Surgical therapy was conducted as deemed appropriate by one of us (L.S.B.). Patients underwent breast conservation surgery who met appropriate criteria on tumor size relative to breast size by the operating surgeon and who had no evidence of multicentric disease on preoperative evaluation. Several of the patients undergoing preoperative MR imaging in our study may have undergone mastectomy by choice. Partial mastectomies were processed in the usual fashion with oriented inked margins as recommended.8 Histologically clear margins were defined as at least 2 mm from the inked margin in invasive and noninvasive breast cancer. Patients undergoing mastectomy had the breast specimen serially sectioned at approximately 1-cm intervals, with representative sections obtained to assess the primary tumor and for histologic evaluation of the remainder of the specimen. Patients were defined as undergoing a reoperation if they required a second procedure to achieve histologically clear margins (reexcision partial mastectomy or completion mastectomy) or had a pathologically avoidable total mastectomy as an initial surgical procedure.9

STATISTICAL ANALYSIS

All statistical analyses were performed using a statistical program (NCSS for Windows; NCSS). Statistical differences were compared by paired t test and χ2 test where appropriate. Studies in which baseline imaging was interpreted as completely negative other than for the index lesion were included in the analysis. A power analysis indicated that our patient sample size in each group was sufficient to detect a reduction in the reoperation rate from 20% to 10% at a significance level of P = .05, corresponding to the single prospectively randomized trial evaluating this specific end point.9 True- and false-positive results were determined by histologic concordance with MR imaging on needle biopsy or tumor excision. Because focal enhancement less than 5 mm is generally regarded as benign,10 enhanced lesions identified by MR imaging but determined to be 3 mm or less in the greatest dimension on final pathological analysis were prospectively defined to be false positive.

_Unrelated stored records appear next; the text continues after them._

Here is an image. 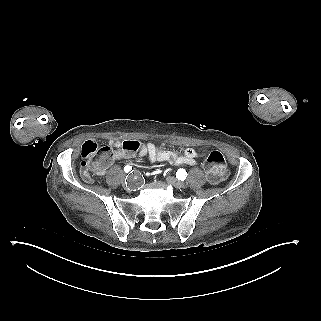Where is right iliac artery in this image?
<instances>
[{"mask_svg":"<svg viewBox=\"0 0 321 321\" xmlns=\"http://www.w3.org/2000/svg\"><path fill=\"white\" fill-rule=\"evenodd\" d=\"M131 169H132V167L129 166V165H126V166L124 167V171H125L126 173L130 172Z\"/></svg>","mask_w":321,"mask_h":321,"instance_id":"right-iliac-artery-1","label":"right iliac artery"}]
</instances>
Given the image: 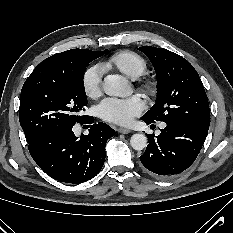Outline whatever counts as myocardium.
I'll return each instance as SVG.
<instances>
[{"label": "myocardium", "mask_w": 233, "mask_h": 233, "mask_svg": "<svg viewBox=\"0 0 233 233\" xmlns=\"http://www.w3.org/2000/svg\"><path fill=\"white\" fill-rule=\"evenodd\" d=\"M140 88L147 95H153L155 92V85L149 80L142 81L140 83Z\"/></svg>", "instance_id": "f54148a6"}]
</instances>
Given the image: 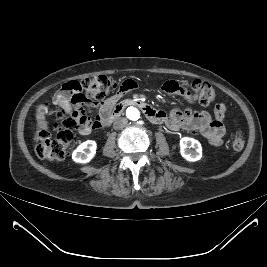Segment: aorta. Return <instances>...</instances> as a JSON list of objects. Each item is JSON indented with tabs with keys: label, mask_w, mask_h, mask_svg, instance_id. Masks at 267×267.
I'll use <instances>...</instances> for the list:
<instances>
[{
	"label": "aorta",
	"mask_w": 267,
	"mask_h": 267,
	"mask_svg": "<svg viewBox=\"0 0 267 267\" xmlns=\"http://www.w3.org/2000/svg\"><path fill=\"white\" fill-rule=\"evenodd\" d=\"M126 116L131 121H137L141 117V112L137 107H128L126 110Z\"/></svg>",
	"instance_id": "aorta-1"
}]
</instances>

In total, the medical records of 313 consecutive patients with operable breast cancer were reviewed. The patients ranged in age from 27 to 93 years (mean age, 57.2 years). Table 1 summarizes the patient characteristics and demographics. One hundred twenty patients underwent preoperative MR imaging. These patients were significantly younger than the patients in the no MR imaging group (mean age, 53.6 vs 59.5 years, P < .001), were more often of non-Hispanic white race/ethnicity (61.7% vs 52.3%, P < .05), and more likely had heterogeneously dense or very dense breasts (68.4% vs 22.3%, P < .001). The racial/ethnic distribution of the patients described herein is similar to that in the general overall racial/ethnic distribution of the region.11

Table Graphic Jump LocationTable 1. Patient Characteristics and Demographics

Table 2 gives the pathological and operative results. Although the incidences of invasive lobular carcinoma and multifocal or multicentric disease were higher in the preoperative MR imaging group, these differences did not achieve statistical significance. The mean pathological size of the index tumor in the MR imaging group was significantly larger than that in the no MR imaging group (2.02 vs 1.72 cm, P = .009). The type of surgery performed (mastectomy vs partial mastectomy, P = .67) was similar in both groups. No statistically significant difference was observed in reoperation rates between the study groups (19.1% in the MR imaging group vs 17.6% in the no MR imaging group, P = .91).

Table Graphic Jump LocationTable 2. Pathological and Operative Results

To evaluate potential confounding variables due to observed differences between the MR imaging group and the no MR imaging group, we stratified reoperation rates based on the index tumor and breast imaging characteristics. Again, no statistically significant difference was observed in reoperation rates between the study groups when stratified by lobular carcinoma histologic findings (P = .26), tumor size (P = .37 for pT1 and P = .35 for pT2), or breast density (P = .76 for BI-RADS category 3 or 4 [>51% glandular]) or when stratified by younger age (P = .98 for ≤50 years) (data not shown).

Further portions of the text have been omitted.